Exact value of sin(5pi/12) + sin(pi/12)

[smsmith]

I could use some help if anyone has any input. The first half is what is causing my problem. sin(5pi/12) + sin(pi/12). I have already figured sin (pi/12) using difference formula. which results in the square root of 6 - the square root of 2 divided by 4.

I am having problems with the first term. Is it 2pi/3 -Pi/4? And if so what is the sin and cosine of 2pi/3 ? Any input would be appreciated.

 

[soroban]

Hello, smsmith!

Evaluate: \(\displaystyle \,\sin\left(\frac{5\pi}{12}\right)\,+\,\sin\left\frac{\pi}{12}\right)\)

I have already figured \(\displaystyle \sin\left(\frac{\pi}{12}\right)\) using difference formula.
which results in: \(\displaystyle \:\frac{\sqrt{6}\,-\,\sqrt{2}}{4}\;\;\) . . . Right!
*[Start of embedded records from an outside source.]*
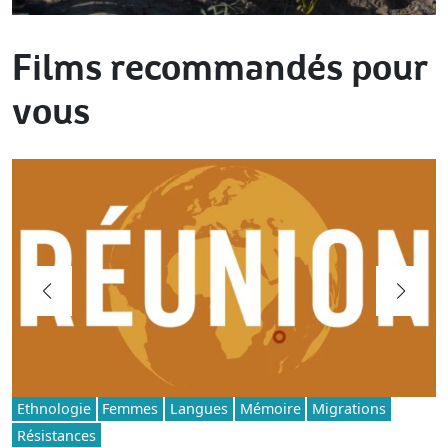
Films recommandés pour
vous
Ethnologie
Femmes
Langues
Mémoire
Migrations
Résistances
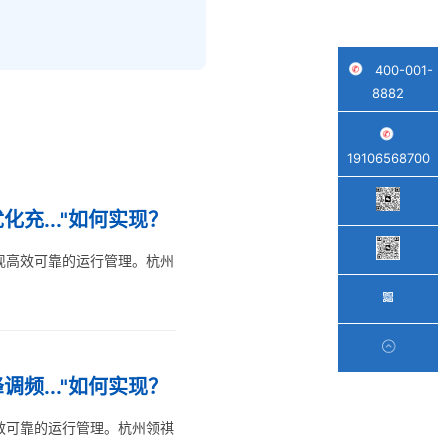
400-001-
8882
19106568700
充..."如何实现？
现高效可靠的运行管理。杭州
频..."如何实现？
效可靠的运行管理。杭州领祺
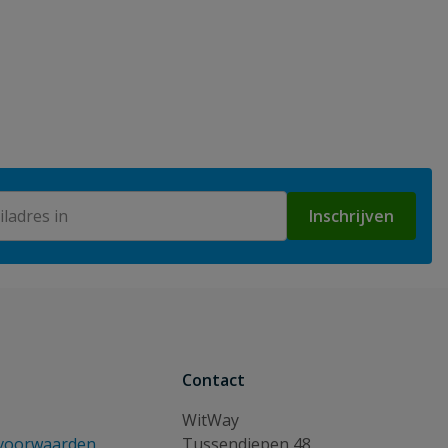
Inschrijven
Contact
WitWay
voorwaarden
Tussendiepen 48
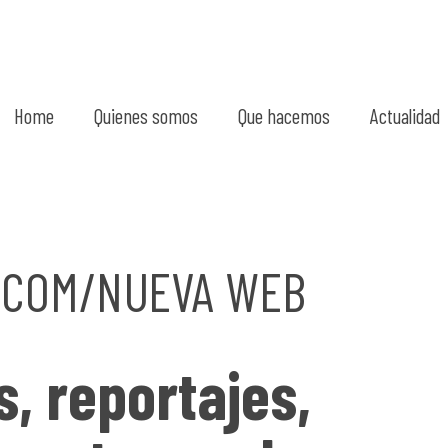
Home
Quienes somos
Que hacemos
Actualidad
.COM/NUEVA WEB
s, reportajes,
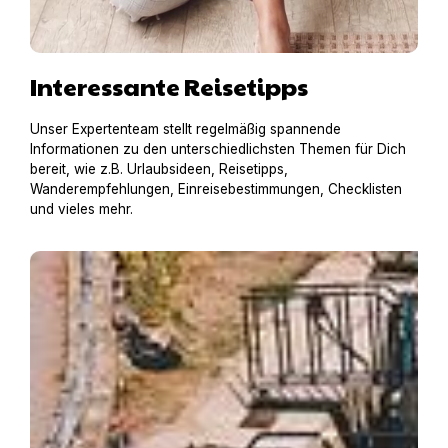
Interessante Reisetipps
Unser Expertenteam stellt regelmäßig spannende
Informationen zu den unterschiedlichsten Themen für Dich
bereit, wie z.B. Urlaubsideen, Reisetipps,
Wanderempfehlungen, Einreisebestimmungen, Checklisten
und vieles mehr.
Hausboot mit Hund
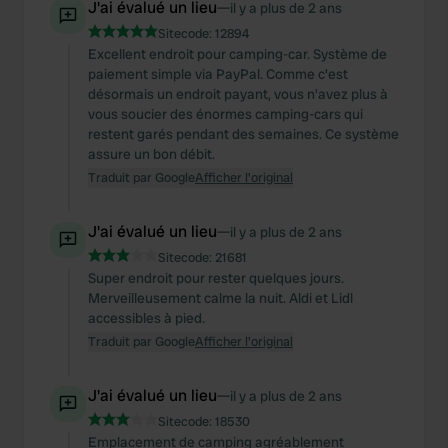
J'ai évalué un lieu
—
il y a plus de 2 ans
Sitecode:
12894
Excellent endroit pour camping-car. Système de
paiement simple via PayPal. Comme c'est
désormais un endroit payant, vous n'avez plus à
vous soucier des énormes camping-cars qui
restent garés pendant des semaines. Ce système
assure un bon débit.
Traduit par Google
Afficher l'original
J'ai évalué un lieu
—
il y a plus de 2 ans
Sitecode:
21681
Super endroit pour rester quelques jours.
Merveilleusement calme la nuit. Aldi et Lidl
accessibles à pied.
Traduit par Google
Afficher l'original
J'ai évalué un lieu
—
il y a plus de 2 ans
Sitecode:
18530
Emplacement de camping agréablement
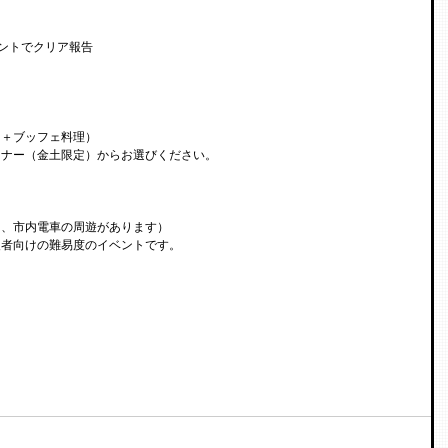
ロントでクリア報告
ス＋ブッフェ料理）
ナー（金土限定）からお選びください。​
と、市内電車の周遊があります）
級者向けの難易度のイベントです。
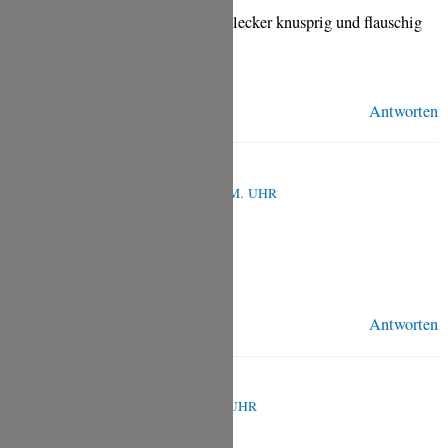
Super einfach zu machen und sehr lecker knusprig und flauschig
danke liebe Tina
Antworten
TINA
FEBRUAR 22, 2023 UM 8:07 A.M. UHR
Sehr gerne, Sandra!
Antworten
HEIKE HOSER-SCHLOSSER
AUGUST 27, 2021 UM 6:42 P.M. UHR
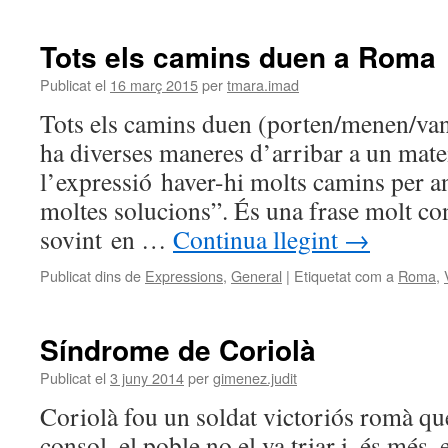
Tots els camins duen a Roma
Publicat el
16 març 2015
per
tmara.imad
Tots els camins duen (porten/menen/van)
ha diverses maneres d’arribar a un mate
l’expressió haver-hi molts camins per a
moltes solucions”. És una frase molt c
sovint en …
Continua llegint
→
Publicat dins de
Expressions
,
General
|
Etiquetat com a
Roma
,
Síndrome de Coriolà
Publicat el
3 juny 2014
per
gimenez.judit
Coriolà fou un soldat victoriós romà qu
consol, el poble no el va triar i, és més,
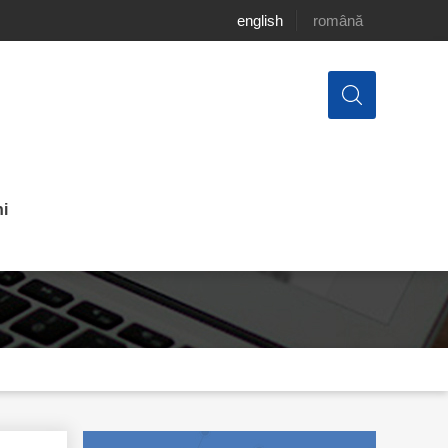
english
română
i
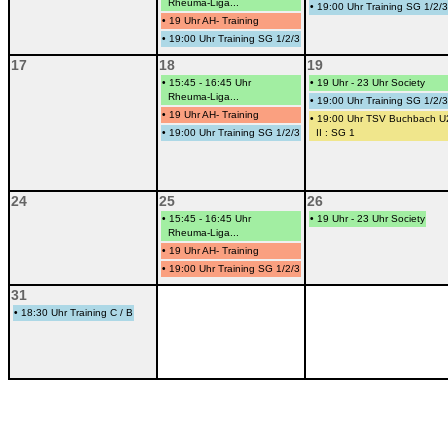
Rheuma-Liga...
•
19:00 Uhr Training SG 1/2/3
•
19 Uhr AH- Training
•
19:00 Uhr Training SG 1/2/3
17
18
19
•
15:45 - 16:45 Uhr
•
19 Uhr - 23 Uhr Society
Rheuma-Liga...
•
19:00 Uhr Training SG 1/2/3
•
19 Uhr AH- Training
•
19:00 Uhr TSV Buchbach U
•
19:00 Uhr Training SG 1/2/3
II : SG 1
24
25
26
•
15:45 - 16:45 Uhr
•
19 Uhr - 23 Uhr Society
Rheuma-Liga...
•
19 Uhr AH- Training
•
19:00 Uhr Training SG 1/2/3
31
•
18:30 Uhr Training C / B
I am having problems with the first term. .Is it \(\displaystyle \frac{2\pi}{3}\,-\,\frac{\pi}{4}\) ? . . . well, yes
And if so, what is the sin and cosine of \(\displaystyle \frac{2\pi}{3}\) ? . . . You should know this

I would use: \(\displaystyle \L\,\sin\left(\frac{5\pi}{12}\right)\:=\:\sin\left(\frac{3\pi}{12}\,+\,\frac{2\pi}{12}\right)\:=\:\sin\left(\frac{\pi}{4}\,+\,\frac{\pi}{6}\right)\)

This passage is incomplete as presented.